The most poignant moment of it-might-have-been occurs in the book when La Toya, reflecting on what a sheltered, innocent young woman she was, talks about meeting Prince at a roller-skating party. We all know Prince is a fan of thin-voiced beauties, and helped some of them achieve fantastic music. La Toya would’ve been the perfect Prince protege, and who knows what they might have accomplished together.

Still, even though it represents a lost opportunity for Toy Toy, it does reflect how truly sweet and naive she was in the early ’80s, probably wearing that horrible headband and looking gorgeous.

Shortly after Prince released “Soft and Wet,” he shyly introduced himself to me at a roller-skating party. “Hi.”

“Hi,” I said nonchalantly.

“I’m Prince.”

“Yes, I know.” There was no mistaking his large brown eyes, downy moustache, and straight black hair. Although I was sitting down to put on my skates, he was barely my height.

“I just want you to know that I’m madly in love with you,” he whispered passionately.

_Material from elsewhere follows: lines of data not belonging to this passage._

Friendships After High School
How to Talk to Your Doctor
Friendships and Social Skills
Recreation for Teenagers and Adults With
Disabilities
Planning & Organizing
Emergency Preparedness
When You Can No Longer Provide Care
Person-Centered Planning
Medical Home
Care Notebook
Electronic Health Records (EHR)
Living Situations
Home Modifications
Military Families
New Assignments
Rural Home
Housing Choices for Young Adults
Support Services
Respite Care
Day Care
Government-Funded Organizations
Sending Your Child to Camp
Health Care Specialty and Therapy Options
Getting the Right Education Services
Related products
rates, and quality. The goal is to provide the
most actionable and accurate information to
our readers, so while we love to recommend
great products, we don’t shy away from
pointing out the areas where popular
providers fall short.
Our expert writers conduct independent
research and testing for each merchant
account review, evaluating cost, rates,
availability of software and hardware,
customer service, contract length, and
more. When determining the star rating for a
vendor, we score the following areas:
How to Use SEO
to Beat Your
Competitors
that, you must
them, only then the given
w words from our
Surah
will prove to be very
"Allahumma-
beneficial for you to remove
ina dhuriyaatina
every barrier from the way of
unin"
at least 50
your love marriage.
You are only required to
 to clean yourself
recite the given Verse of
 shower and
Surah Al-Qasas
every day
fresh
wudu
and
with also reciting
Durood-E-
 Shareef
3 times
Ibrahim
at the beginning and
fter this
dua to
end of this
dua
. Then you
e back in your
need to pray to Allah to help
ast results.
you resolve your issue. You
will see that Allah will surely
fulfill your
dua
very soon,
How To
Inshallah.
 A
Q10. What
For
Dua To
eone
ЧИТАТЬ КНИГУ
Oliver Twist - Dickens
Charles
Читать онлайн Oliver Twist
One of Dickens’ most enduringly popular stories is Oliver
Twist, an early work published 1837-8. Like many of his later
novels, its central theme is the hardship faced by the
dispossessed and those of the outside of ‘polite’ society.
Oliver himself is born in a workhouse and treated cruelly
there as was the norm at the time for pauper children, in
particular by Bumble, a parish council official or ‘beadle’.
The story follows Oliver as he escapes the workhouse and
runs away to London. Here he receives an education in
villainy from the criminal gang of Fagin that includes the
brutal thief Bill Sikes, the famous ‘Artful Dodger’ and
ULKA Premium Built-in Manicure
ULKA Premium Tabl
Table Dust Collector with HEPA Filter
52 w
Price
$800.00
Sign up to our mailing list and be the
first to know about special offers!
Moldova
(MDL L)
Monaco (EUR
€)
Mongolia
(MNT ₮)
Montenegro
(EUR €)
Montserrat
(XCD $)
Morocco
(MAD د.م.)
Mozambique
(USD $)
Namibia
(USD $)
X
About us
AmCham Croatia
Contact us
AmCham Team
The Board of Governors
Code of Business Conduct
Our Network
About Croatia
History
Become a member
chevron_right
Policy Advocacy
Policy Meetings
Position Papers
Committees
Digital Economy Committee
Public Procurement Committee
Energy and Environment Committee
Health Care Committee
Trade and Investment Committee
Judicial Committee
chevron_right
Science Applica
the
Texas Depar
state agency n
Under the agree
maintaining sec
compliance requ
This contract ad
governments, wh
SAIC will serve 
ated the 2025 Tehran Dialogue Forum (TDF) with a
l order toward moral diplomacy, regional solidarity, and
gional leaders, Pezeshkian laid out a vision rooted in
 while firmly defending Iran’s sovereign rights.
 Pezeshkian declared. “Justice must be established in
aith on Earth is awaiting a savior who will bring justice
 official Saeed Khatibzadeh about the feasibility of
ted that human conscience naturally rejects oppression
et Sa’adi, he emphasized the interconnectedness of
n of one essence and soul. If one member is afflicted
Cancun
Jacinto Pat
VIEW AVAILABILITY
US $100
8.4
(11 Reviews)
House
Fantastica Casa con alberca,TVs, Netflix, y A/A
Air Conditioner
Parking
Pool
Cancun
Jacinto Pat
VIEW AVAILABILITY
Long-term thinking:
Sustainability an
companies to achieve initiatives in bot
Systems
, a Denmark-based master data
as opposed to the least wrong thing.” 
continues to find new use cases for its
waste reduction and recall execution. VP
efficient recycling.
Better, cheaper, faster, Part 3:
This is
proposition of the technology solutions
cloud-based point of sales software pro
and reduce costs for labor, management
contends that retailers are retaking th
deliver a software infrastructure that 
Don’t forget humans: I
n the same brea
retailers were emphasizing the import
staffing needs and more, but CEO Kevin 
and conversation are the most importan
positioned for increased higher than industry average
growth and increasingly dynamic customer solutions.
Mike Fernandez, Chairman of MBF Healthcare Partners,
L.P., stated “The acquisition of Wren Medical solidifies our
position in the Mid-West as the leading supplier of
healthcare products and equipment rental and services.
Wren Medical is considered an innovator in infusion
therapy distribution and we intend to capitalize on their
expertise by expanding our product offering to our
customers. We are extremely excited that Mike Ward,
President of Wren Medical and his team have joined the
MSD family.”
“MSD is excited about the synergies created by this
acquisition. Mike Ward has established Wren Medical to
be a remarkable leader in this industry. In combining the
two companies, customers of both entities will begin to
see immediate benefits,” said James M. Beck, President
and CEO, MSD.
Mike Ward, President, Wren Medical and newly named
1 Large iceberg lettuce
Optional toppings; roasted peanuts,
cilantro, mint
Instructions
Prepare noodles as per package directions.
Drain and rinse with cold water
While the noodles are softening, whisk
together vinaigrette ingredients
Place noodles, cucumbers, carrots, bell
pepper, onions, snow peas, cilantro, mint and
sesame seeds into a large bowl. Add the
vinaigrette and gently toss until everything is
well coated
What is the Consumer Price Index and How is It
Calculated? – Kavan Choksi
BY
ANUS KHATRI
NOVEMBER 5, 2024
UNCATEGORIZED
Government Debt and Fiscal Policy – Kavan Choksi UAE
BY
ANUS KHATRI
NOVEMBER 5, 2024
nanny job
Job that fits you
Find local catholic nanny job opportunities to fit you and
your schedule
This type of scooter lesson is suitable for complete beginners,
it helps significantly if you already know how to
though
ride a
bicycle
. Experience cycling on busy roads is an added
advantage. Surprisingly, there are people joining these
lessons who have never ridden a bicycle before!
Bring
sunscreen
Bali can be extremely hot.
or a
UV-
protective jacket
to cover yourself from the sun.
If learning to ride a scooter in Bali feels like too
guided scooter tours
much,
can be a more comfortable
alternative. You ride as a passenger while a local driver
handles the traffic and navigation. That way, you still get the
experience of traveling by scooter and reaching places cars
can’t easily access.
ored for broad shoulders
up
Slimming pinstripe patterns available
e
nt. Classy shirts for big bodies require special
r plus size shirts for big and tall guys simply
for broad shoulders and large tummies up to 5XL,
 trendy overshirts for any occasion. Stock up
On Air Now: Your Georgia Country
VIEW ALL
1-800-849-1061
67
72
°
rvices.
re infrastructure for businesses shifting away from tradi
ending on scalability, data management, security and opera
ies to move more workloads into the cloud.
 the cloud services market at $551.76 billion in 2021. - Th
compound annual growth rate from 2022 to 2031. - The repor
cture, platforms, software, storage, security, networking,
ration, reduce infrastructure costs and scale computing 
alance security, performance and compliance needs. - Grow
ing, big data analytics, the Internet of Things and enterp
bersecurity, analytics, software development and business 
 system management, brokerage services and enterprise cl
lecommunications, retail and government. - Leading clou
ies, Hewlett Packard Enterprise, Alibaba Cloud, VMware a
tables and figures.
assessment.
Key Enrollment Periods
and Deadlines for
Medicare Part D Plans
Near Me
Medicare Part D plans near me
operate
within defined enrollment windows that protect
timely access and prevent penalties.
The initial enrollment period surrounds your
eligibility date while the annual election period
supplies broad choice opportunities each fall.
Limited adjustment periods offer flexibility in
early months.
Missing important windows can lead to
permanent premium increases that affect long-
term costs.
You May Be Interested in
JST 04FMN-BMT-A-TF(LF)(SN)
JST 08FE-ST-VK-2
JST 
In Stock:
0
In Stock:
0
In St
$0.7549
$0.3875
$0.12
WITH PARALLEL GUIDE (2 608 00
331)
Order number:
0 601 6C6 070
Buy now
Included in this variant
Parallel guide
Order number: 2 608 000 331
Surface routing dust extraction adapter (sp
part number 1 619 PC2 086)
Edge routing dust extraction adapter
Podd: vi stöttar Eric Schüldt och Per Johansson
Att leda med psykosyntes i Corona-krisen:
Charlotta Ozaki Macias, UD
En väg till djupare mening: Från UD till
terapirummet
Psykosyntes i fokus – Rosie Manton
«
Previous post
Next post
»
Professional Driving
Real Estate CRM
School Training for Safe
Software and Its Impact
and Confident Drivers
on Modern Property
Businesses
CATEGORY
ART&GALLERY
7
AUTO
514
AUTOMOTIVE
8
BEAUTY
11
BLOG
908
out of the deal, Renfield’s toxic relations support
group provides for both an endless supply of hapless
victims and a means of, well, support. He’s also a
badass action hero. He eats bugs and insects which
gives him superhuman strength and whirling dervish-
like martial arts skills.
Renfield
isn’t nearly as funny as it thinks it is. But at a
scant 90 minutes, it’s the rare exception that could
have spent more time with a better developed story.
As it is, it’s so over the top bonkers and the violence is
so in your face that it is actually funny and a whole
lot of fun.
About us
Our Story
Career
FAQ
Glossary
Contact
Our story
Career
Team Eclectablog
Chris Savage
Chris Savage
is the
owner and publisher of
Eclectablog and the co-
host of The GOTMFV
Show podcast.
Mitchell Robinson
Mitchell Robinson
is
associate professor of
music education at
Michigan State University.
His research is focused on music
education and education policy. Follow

“Oh.” I thought this was his way of complimenting someone. I had no idea of his real intentions until he said, “I have all your pictures and everything, and I like everything about you.” His voice trailed off as if he had run out of words.

“Oh…that’s nice.”

Most girls would have kissed him or slapped him. Me? I stood up, offered a cheery “Well, hope you have a nice time tonight!” and skated off.